Learning Feature Embedding with Strong Neural Activations for Fine-Grained Retrieval
Chen Shen,Chang Zhou,Zhongming Jin,Wenqing Chu,Rongxin Jiang,Yaowu Chen,Xian-Sheng Hua
DOI: https://doi.org/10.1145/3126686.3126708
2017-01-01
Abstract:Fine-grained object retrieval, which aims at finding objects belonging to the same sub-category as the probe object from a large database, is becoming increasingly popular because of its research and application significance. Recently, convolutional neural network (CNN) based deep learning models have achieved promising retrieval performance, as they can learn both feature representations and discriminative distance metrics jointly.
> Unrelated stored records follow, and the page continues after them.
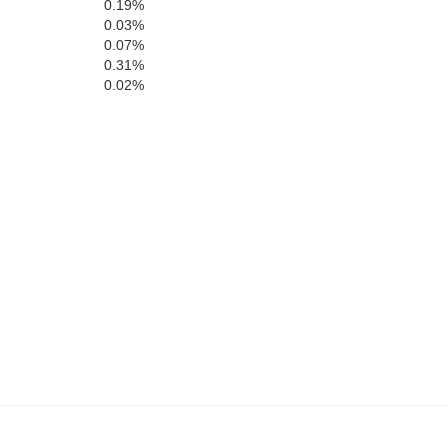
0.19%
0.03%
0.07%
Winston
0.31%
ion
0.02%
Specifically, a generic method is to extract activations of the fully-connected layer as feature descriptors and simultaneously optimize classification constraints (e.g., softmax loss) and similarity constraints (e.g., triplet loss) to improve the representative capability of the features. However, the typical fully-connected layer activations are more focused on representing global attributes of the corresponding image, thus relatively less sensitive to specific local characteristics. Therefore, the features learned through these approaches in general are not sufficiently capable for retrieving fine-grained objects. To attack this issue, we propose an effective feature embedding by simultaneously encoding original global features and discriminative local features, in which the local features are extracted by exploiting strong neural activations on the last convolutional layer. We present that the novel feature embedding can dramatically enlarge the gap between inter-class variance and intra-class variance, which is the key factor to improve retrieval precision. In addition, we show our architecture can also be applied in person re-identification. Experimental results on multiple challenging benchmarks demonstrate that our method outperforms the current state-of-the-art approaches by large margins.